The data processing pipeline. (a) shows the pipeline of prior works. (b) demonstrates our method. We first use a fastText classifier to filter the Common Crawl corpus, resulting in the initial filtered math texts. Then, we annotate part of the filtered texts to train a new fastText classifier, and conduct a second filtering, resulting in the finer filtered math texts. Then we use an instruction-tuned LLM to extract reasoning steps from these math-related texts, and translate the reasoning steps into corresponding code snippets. We execute the code snippets and compare the output with the expected result. If the code executes successfully and the result is as expected, the code is retained.

First, we gather and carefully filter a wide variety of math-related data sources, including web pages, model-generated data, math-related code, and textbooks. Through an advanced filtering process, we ensure the dataset is both large and highly relevant, minimizing irrelevant content while preserving the mathematical texts necessary for training. This results in a 16.5B-token dataset that forms the foundation of our pretraining efforts. By conducting experiments with smaller models, we show that this careful curation leads to more efficient training without sacrificing model performance.

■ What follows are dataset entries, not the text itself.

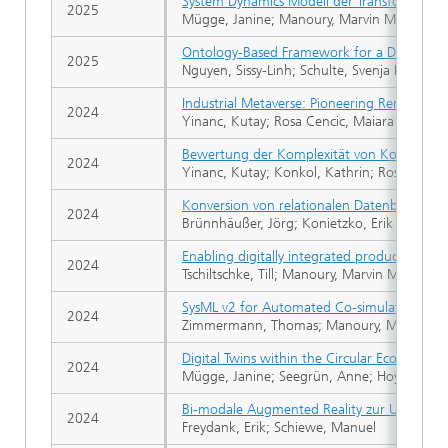
System Dynamics Modell der Transformation e
2025
Mügge, Janine; Manoury, Marvin Michael
Ontology-Based Framework for a Digital Tw
2025
Nguyen, Sissy-Linh; Schulte, Svenja Nicole; 
Industrial Metaverse: Pioneering Remote Ma
2024
Yinanc, Kutay; Rosa Cencic, Maiara
Bewertung der Komplexität von Konstrukt
2024
Yinanc, Kutay; Konkol, Kathrin; Rosa Cenci
Konversion von relationalen Datenbanken i
2024
Brünnhäußer, Jörg; Konietzko, Erik Paul; Zwi
Enabling digitally integrated product desig
2024
Tschiltschke, Till; Manoury, Marvin Michael;
SysML v2 for Automated Co-simulation from
2024
Zimmermann, Thomas; Manoury, Marvin Mic
Digital Twins within the Circular Economy: 
2024
Mügge, Janine; Seegrün, Anne; Hoyer, Tessa
Bi-modale Augmented Reality zur Unterst
2024
Freydank, Erik; Schiewe, Manuel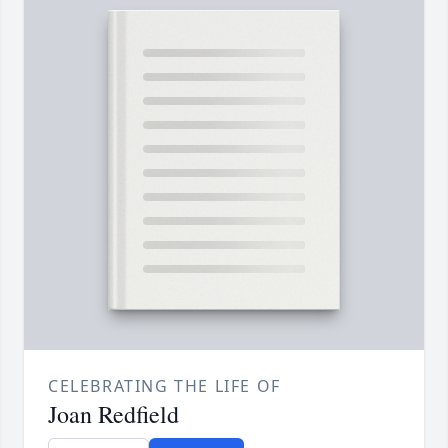
CELEBRATING THE LIFE OF
Joan Redfield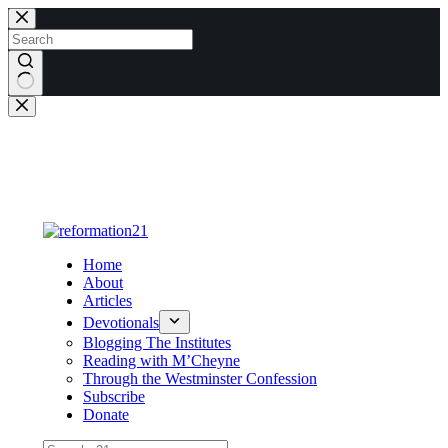
Skip
to
content
No
results
Home
About
Articles
Devotionals
Blogging The Institutes
Reading with M’Cheyne
Through the Westminster Confession
Subscribe
Donate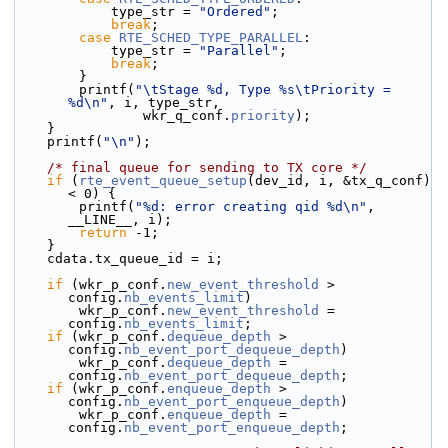
            type_str = 
"Ordered"
;
break
;
case
RTE_SCHED_TYPE_PARALLEL
:
            type_str = 
"Parallel"
;
break
;
        }
        printf(
"\tStage %d, Type %s\tPriority = 
%d\n"
, i, type_str,
                wkr_q_conf.
priority
);
    }
    printf(
"\n"
);
/* final queue for sending to TX core */
if
 (
rte_event_queue_setup
(dev_id, i, &tx_q_conf) 
< 0) {
        printf(
"%d: error creating qid %d\n"
, 
__LINE__, i);
return
 -1;
    }
    cdata.tx_queue_id = i;
if
 (wkr_p_conf.
new_event_threshold
 > 
config.
nb_events_limit
)
        wkr_p_conf.
new_event_threshold
 = 
config.
nb_events_limit
;
if
 (wkr_p_conf.
dequeue_depth
 > 
config.
nb_event_port_dequeue_depth
)
        wkr_p_conf.
dequeue_depth
 = 
config.
nb_event_port_dequeue_depth
;
if
 (wkr_p_conf.
enqueue_depth
 > 
config.
nb_event_port_enqueue_depth
)
        wkr_p_conf.
enqueue_depth
 = 
config.
nb_event_port_enqueue_depth
;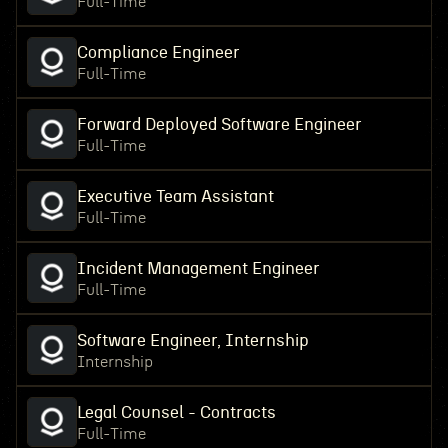
Full-Time
Compliance Engineer
Full-Time
Forward Deployed Software Engineer
Full-Time
Executive Team Assistant
Full-Time
Incident Management Engineer
Full-Time
Software Engineer, Internship
Internship
Legal Counsel - Contracts
Full-Time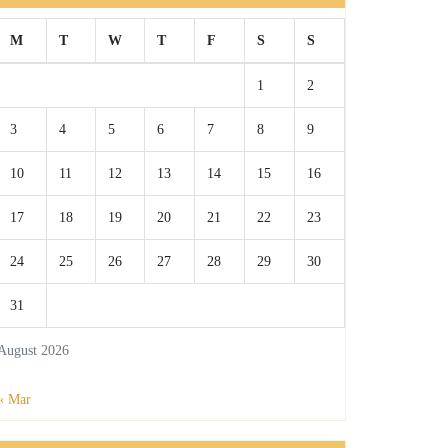
M
T
W
T
F
S
S
1
2
3
4
5
6
7
8
9
10
11
12
13
14
15
16
17
18
19
20
21
22
23
24
25
26
27
28
29
30
31
August 2026
« Mar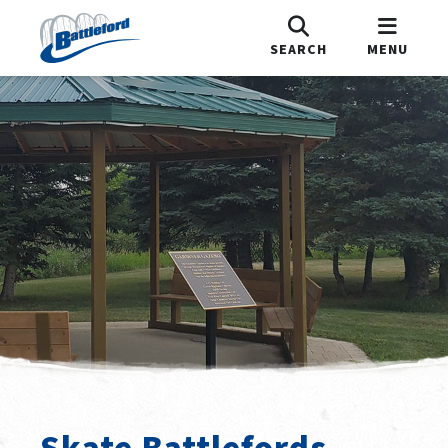
SEARCH
MENU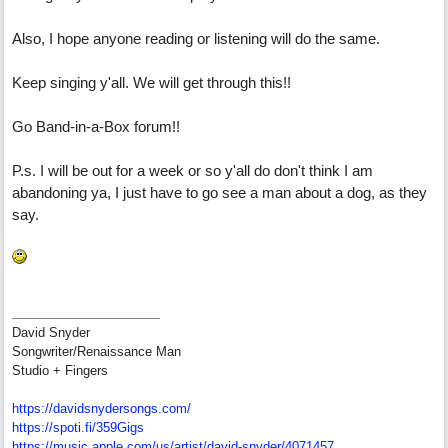
Also, I hope anyone reading or listening will do the same.
Keep singing y'all. We will get through this!!
Go Band-in-a-Box forum!!
P.s. I will be out for a week or so y'all do don't think I am
abandoning ya, I just have to go see a man about a dog, as they
say.
David Snyder
Songwriter/Renaissance Man
Studio + Fingers
https://davidsnydersongs.com/
https://spoti.fi/359Gigs
https:/
/
music.apple.com/
us/
artist/
david-snyder/
4071457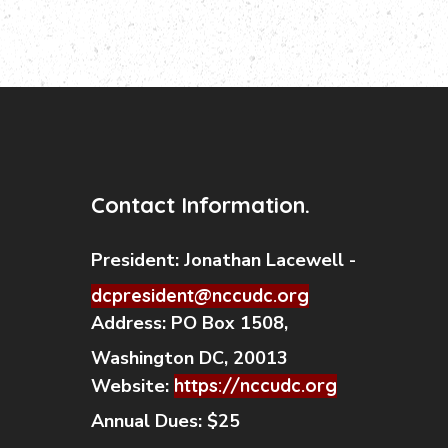
Contact Information.
President:
Jonathan Lacewell -
dcpresident@nccudc.org
Address:
PO Box 1508,
Washington DC, 20013
Website:
https://nccudc.org
Annual Dues:
$25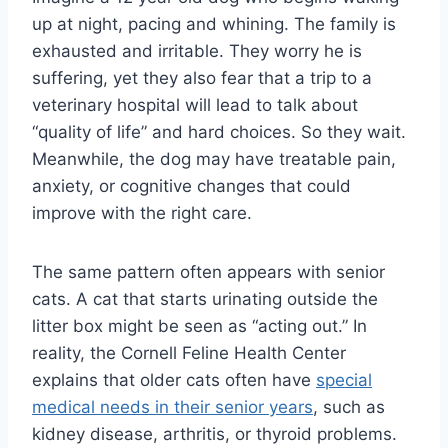
up at night, pacing and whining. The family is
exhausted and irritable. They worry he is
suffering, yet they also fear that a trip to a
veterinary hospital will lead to talk about
“quality of life” and hard choices. So they wait.
Meanwhile, the dog may have treatable pain,
anxiety, or cognitive changes that could
improve with the right care.
The same pattern often appears with senior
cats. A cat that starts urinating outside the
litter box might be seen as “acting out.” In
reality, the Cornell Feline Health Center
explains that older cats often have
special
medical needs in their senior years
, such as
kidney disease, arthritis, or thyroid problems.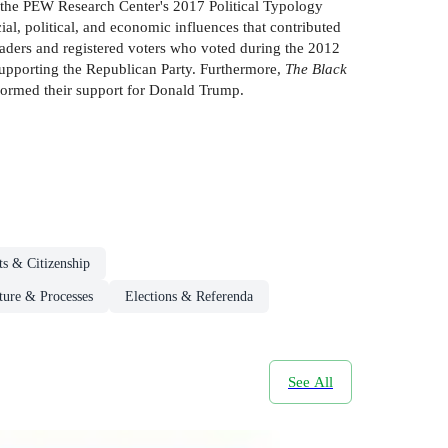
h the PEW Research Center's 2017 Political Typology
ial, political, and economic influences that contributed
aders and registered voters who voted during the 2012
r supporting the Republican Party. Furthermore,
The Black
nformed their support for Donald Trump.
ts & Citizenship
cture & Processes
Elections & Referenda
See All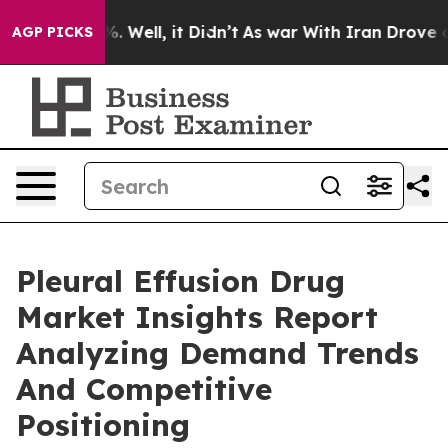
 40%. Well, it Didn’t
As war With Iran Drove oil Pri
AGP PICKS
Pleural Effusion Drug
Market Insights Report
Analyzing Demand Trends
And Competitive
Positioning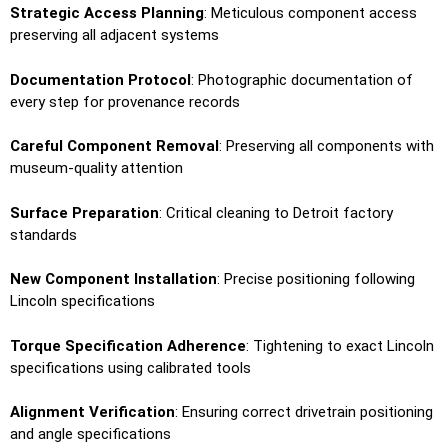
Strategic Access Planning
: Meticulous component access
preserving all adjacent systems
Documentation Protocol
: Photographic documentation of
every step for provenance records
Careful Component Removal
: Preserving all components with
museum-quality attention
Surface Preparation
: Critical cleaning to Detroit factory
standards
New Component Installation
: Precise positioning following
Lincoln specifications
Torque Specification Adherence
: Tightening to exact Lincoln
specifications using calibrated tools
Alignment Verification
: Ensuring correct drivetrain positioning
and angle specifications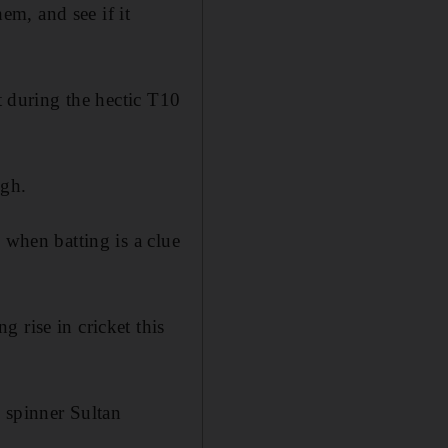
hem, and see if it
t during the hectic T10
ugh.
 when batting is a clue
 rise in cricket this
e spinner Sultan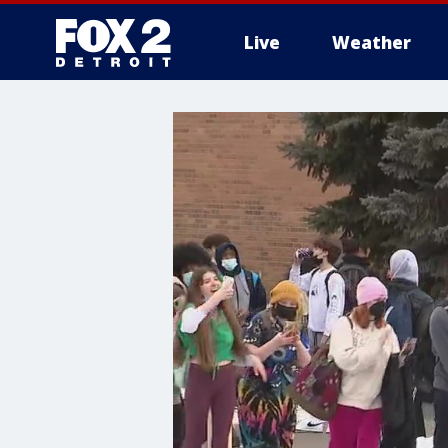
Live
Weather
More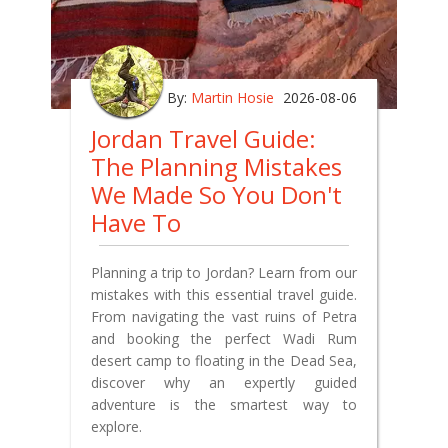
By:
Martin Hosie
2026-08-06
Jordan Travel Guide:
The Planning Mistakes
We Made So You Don't
Have To
Planning a trip to Jordan? Learn from our
mistakes with this essential travel guide.
From navigating the vast ruins of Petra
and booking the perfect Wadi Rum
desert camp to floating in the Dead Sea,
discover why an expertly guided
adventure is the smartest way to
explore.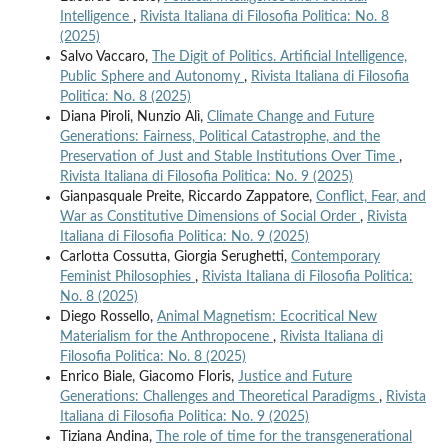
Intelligence
,
Rivista Italiana di Filosofia Politica: No. 8
(2025)
Salvo Vaccaro,
The Digit of Politics. Artificial Intelligence,
Public Sphere and Autonomy
,
Rivista Italiana di Filosofia
Politica: No. 8 (2025)
Diana Piroli, Nunzio Alì,
Climate Change and Future
Generations: Fairness, Political Catastrophe, and the
Preservation of Just and Stable Institutions Over Time
,
Rivista Italiana di Filosofia Politica: No. 9 (2025)
Gianpasquale Preite, Riccardo Zappatore,
Conflict, Fear, and
War as Constitutive Dimensions of Social Order
,
Rivista
Italiana di Filosofia Politica: No. 9 (2025)
Carlotta Cossutta, Giorgia Serughetti,
Contemporary
Feminist Philosophies
,
Rivista Italiana di Filosofia Politica:
No. 8 (2025)
Diego Rossello,
Animal Magnetism: Ecocritical New
Materialism for the Anthropocene
,
Rivista Italiana di
Filosofia Politica: No. 8 (2025)
Enrico Biale, Giacomo Floris,
Justice and Future
Generations: Challenges and Theoretical Paradigms
,
Rivista
Italiana di Filosofia Politica: No. 9 (2025)
Tiziana Andina,
The role of time for the transgenerational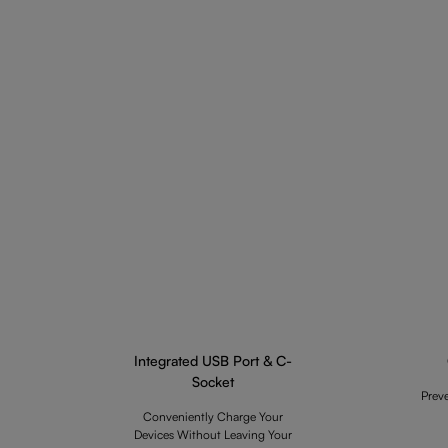
Integrated USB Port & C-
Socket
Prev
Conveniently Charge Your
Devices Without Leaving Your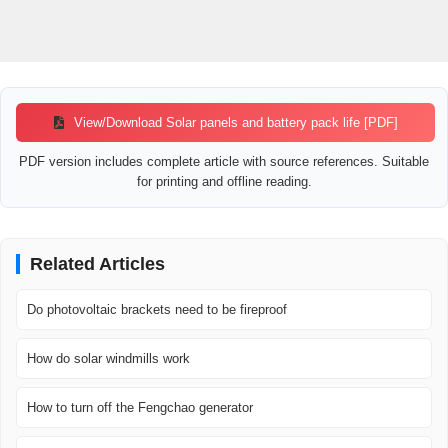
View/Download Solar panels and battery pack life [PDF]
PDF version includes complete article with source references. Suitable
for printing and offline reading.
Related Articles
Do photovoltaic brackets need to be fireproof
How do solar windmills work
How to turn off the Fengchao generator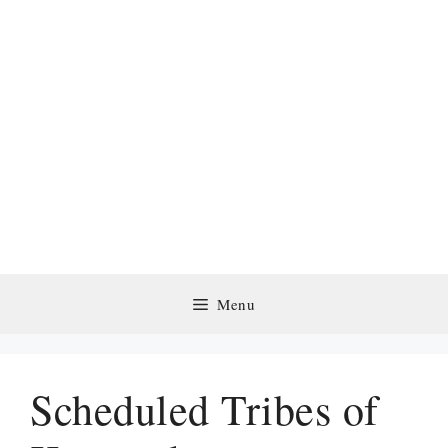
Menu
Scheduled Tribes of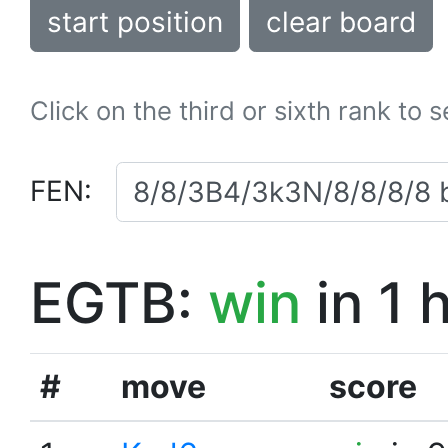
start position
clear board
Click on the third or sixth rank to 
FEN:
EGTB:
win
in 1 
#
move
score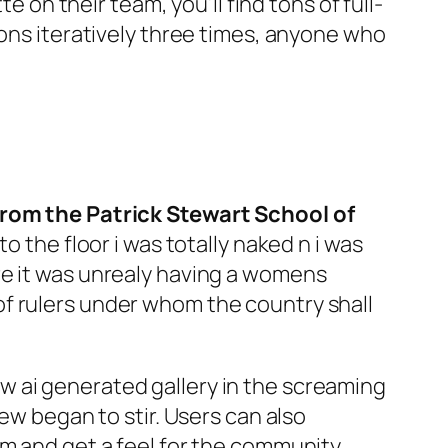
e on their team, you’ll find tons of full-
ions iteratively three times, anyone who
 from the Patrick Stewart School of
 the floor i was totally naked n i was
re it was unrealy having a womens
f rulers under whom the country shall
w ai generated gallery in the screaming
ew began to stir. Users can also
m and get a feel for the community.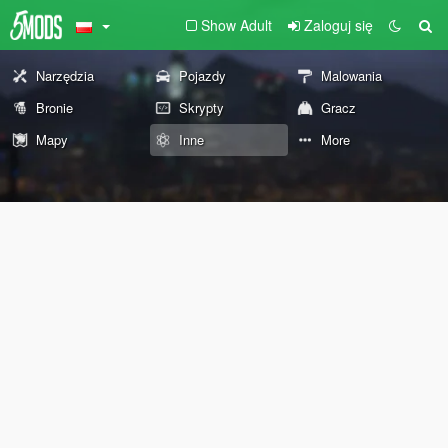
Show Adult
Zaloguj się
Narzędzia
Pojazdy
Malowania
Bronie
Skrypty
Gracz
Mapy
Inne
More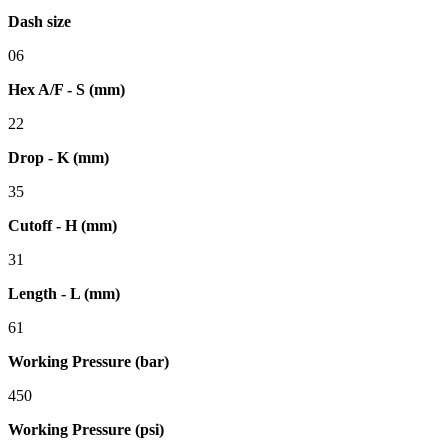
Dash size
06
Hex A/F - S (mm)
22
Drop - K (mm)
35
Cutoff - H (mm)
31
Length - L (mm)
61
Working Pressure (bar)
450
Working Pressure (psi)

Second, we propose a novel method for generating large amounts of paired mathematical reasoning steps and their corresponding Python code. Given a piece of text from the pretraining corpus collected above, we wrap it in a carefully designed prompt that instructs a Llama-3.1-70B-Instruct model to extract LaTeX expressions along with their relevant context, including the conditions for each expression and the result of its computation. This results in a list of comprehensive mathematical reasoning steps, complete with the necessary conditions, the computations taken, and the results. Then, we prompt the model to translate each reasoning step into a Python code snippet that captures the underlying reasoning process. The generated Python snippets are executed, and only those that run successfully and produce outputs matching the expected results are retained. By pairing the code with the corresponding reasoning step, we create the final data. This process yields a 2.7B-token corpus of mathematical code snippets accompanied with their corresponding reasoning steps, which we combine with the data generated in the first step to create a 19.2B-token pretraining dataset, named MathCode-Pile.

Experiments

Main Results

data-overview

Performance of various pretrained models on five representative mathematical datasets. All results reported are based on greedy decoding. "Code-open" shows whether the code for data-processing and model-training is open-sourced. The red numbers show the improvements compared to the base model from which each MathCoder2 model is trained.

As demonstrated in the table, continued pretraining on MathCode-Pile consistently improves performance across all five benchmark datasets. MathCoder2 models rival the performance of top models like InternLM2-Math-Base, InternLM2.5, and DeepSeekMath. In particular, MathCoder2-DeepSeekMath demonstrates that our method continues to enhance the performance of DeepSeekMath, a model that has already been extensively trained on large amounts of math-related data. However, there remains a performance gap between MathCoder2 and the Qwen2-Math and Qwen2.5-Math models. This gap might be attributed to their superior computational, manual, and financial resources, which enable the scaling of data size and the further improvement of data quality, reporting a mathemtaical dataset of 700B tokens.